E tuttavia, si chiedono in molti: come mai suicidarsi proprio adesso, quando l’omosessualità è ormai accettata come una scelta normale e totalmente legittima? Attenzione, generalizzare è pericoloso e questo doloroso suicidio ne è la prova. L’accettazione dell’omosessualità appartiene solo alle frange più colte ed emotivamente più aperte della popolazione. Per la maggioranza degli italiani l’inerzia culturale, la persistenza di vecchi stereotipi e modi di pensare e giudicare è ancora fortissima. Gli adolescenti che deridono con violenza e crudeltà i coetanei omosessuali ne sono un chiaro esempio. In più, in tempi emotivamente difficili come questi, crescono ancora di più intolleranza, razzismo, bisogno di aggregarsi per allontanare come minaccioso tutto ciò che si differenzia da noi e dalle nostre presunte verità. Purtroppo altri ragazzi si sono suicidati in questi ultimi anni per la medesima ragione. E molti altri vivono in silenzio situazioni pesantissime di derisione e violenza emotiva, se non addirittura fisica. Ha detto benissimo Papa Francesco alcuni giorni fa durante il viaggio in Brasile: «Dobbiamo abbandonare la cultura dello scarto. E scegliere la cultura dell’incontro». Solo se incontriamo l’altro, figlio, allievo, amico o fratello che sia, nella sua verità possiamo davvero aiutarlo a essere compiutamente e serenamente se stesso. Si chiede una legge per l’omofobia. Utile, ma non basta. E’ indispensabile che gli adulti tornino ad ascoltare: con le antenne del cuore, con lo sguardo, con la tenerezza, con la sollecitudine, prima che con le orecchie. Che imparino a riconoscere i segnali minimi di sofferenza, di emarginazione dal gruppo, di inquietudine. Ma come si può parlare di ascolto e di rispetto in una società in cui il dibattito pubblico e televisivo è dominato dall’assoluta incapacità di ascoltare, dall’intolleranza, dalla violenza, dalla volgarità, dall’aggressività, dalla diffamazione sistematica di chi non la pensa come noi? Con questi esempi, come possiamo pretendere che proprio i più giovani imparino a rispettare i compagni diversi? E’ un’autocritica profonda che dobbiamo fare, noi adulti, e soprattutto coloro che sono più visibili. Perché sono quelli i modelli che i più giovani imitano.

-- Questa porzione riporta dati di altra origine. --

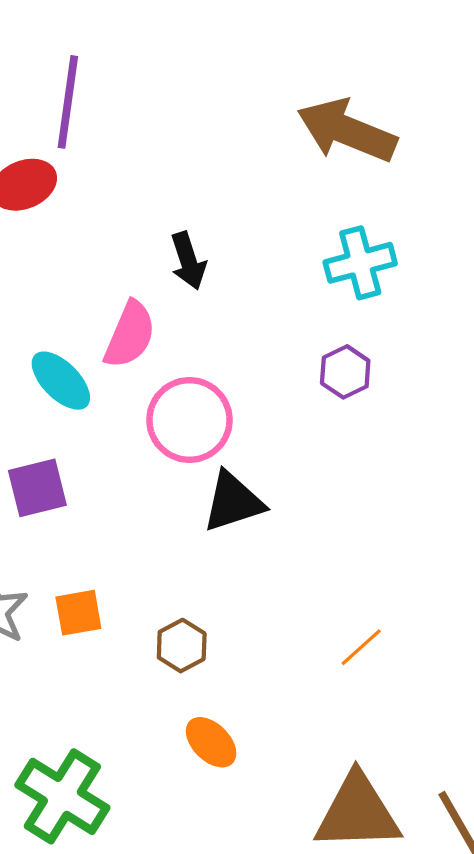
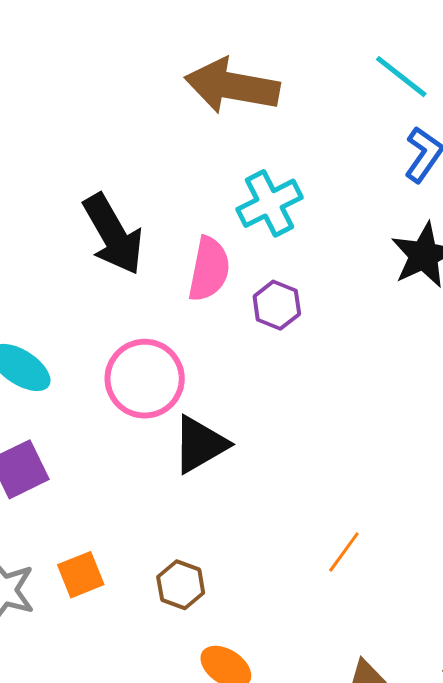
black arrow: (188, 261) -> (113, 234), size x1.6
pink semicircle: (130, 335) -> (209, 269), moved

Un ascolto sincero, accogliente, affettuoso della verità di questo ragazzo lo avrebbe salvato. Non averlo fatto è un’omissione di soccorso, che ognuno di noi ripete ogni giorno, tutte le volte in cui potrebbe ascoltare un dolore profondo, e non lo fa. Intuisco lo strazio dei suoi genitori. Perdere un figlio per malattia o incidente è una tragedia. Perderlo per suicidio apre uno strazio infinito, lacerato dal peso di una responsabilità immane. Lo intuisco con commozione: il dolore è spaventoso. E’ difficile essere genitori. La terribile morte di questo ragazzo pone a ogni genitore due domande: quanto conosco mio figlio? Quanto lo so ascoltare?